To examine this, I’ll bring up an example from my own experience. I teach composition and communication at the college level and when I first introduce textual rhetorical analysis, I usually do it by first broaching literary analysis (which is often something students are more familiar with rather than jumping straight into rhetoric). The way that I introduce it? By looking at Ivor Gurney’s poem “To His Love.”
Gurney, an astonishing poet, was traumatized by his time in WWI and spent the end of his life institutionalized. “To His Love” is arguably one of his finest works, and one that most clearly shows the trauma of his experience. The poem begins slowly, simply, it’s tightly rhymed structure making it seem like the most traditional of elegies:
He’s gone
and all our plans are useless indeed.
We’ll walk no more on Cotswold
where the sheep feed.
However, in the last stanza there comes a shift so abrupt that it might be the truest evocation of line “break” to ever grace a page—in that as you read it, especially the first time, you almost physically feel the break. The stanza begins with the attempt at erasure, at returning to the past:
Cover him, cover him soon!
And with thick set
Masses of memoried flowers—
Hide that red wet
thing I must somehow forget.
However with those final lines following the em-dash (the break) we are suddenly immersed in the horrific, a body (a friend) turned into something no longer living, “a thing.” It’s a striking evocation of loss and trauma and the way that one can be constantly returned to the trauma. There is no smooth transition, just the sudden shock of it.

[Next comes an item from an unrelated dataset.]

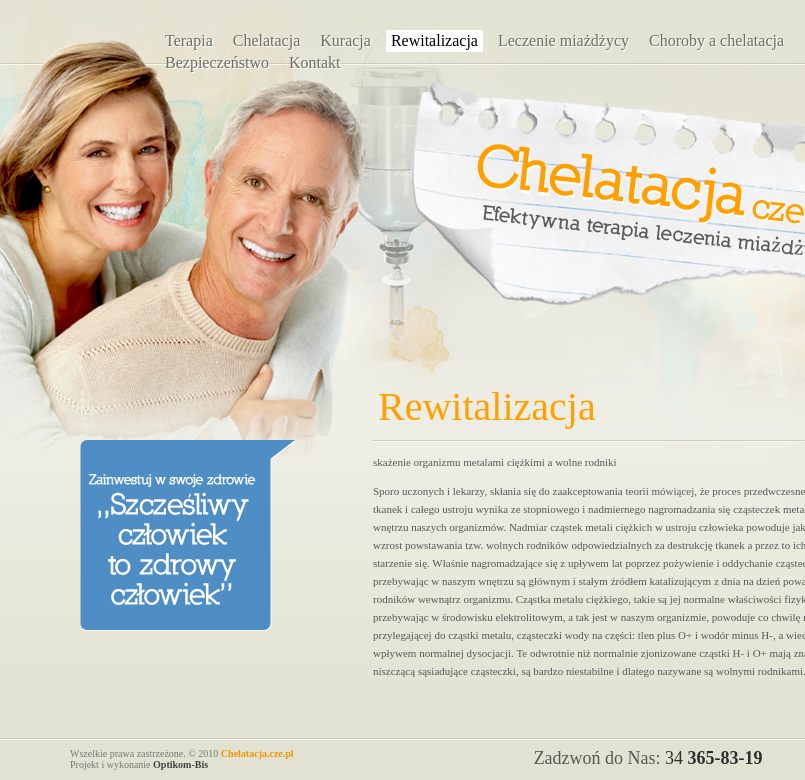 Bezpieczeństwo (217, 62)
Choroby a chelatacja (716, 40)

As I read the poem aloud to my students, projecting it on the wall, there will always be a few students who visibly react at that point in the poem. When I say: “Okay, so what’s this poem about? What’s the tone? What’s the story?” there will always be at least one student who yells out “It’s PTSD!” I’ve had students, of course, who say “whoa, Ms. Clark, too depressing,” but I’ve also had more than a handful of students mention that this one of the few pieces of writing that they thought felt true to the experience of PTSD. One student even said something along the lines of: a lot of people describe it, but this actually shows it, makes you feel it. This to me is one of the greatest powers of poetry, the ability to make you feel something so incomprehensible and to make you feel it in the smallest of lines, of shapes on the page.
And, ultimately, this is what makes war poetry so enduring. To quote the videogame series Fallout “War. War never changes.” As more and more people experience war, whether as someone directly affected or someone being shaped by it from afar, the need for a literature that can echo and elucidate those experiences is a keen one. Poetry can be a warning, but it can also be a way to say: “There’s no way to explain what you’re going through, but you’re not alone.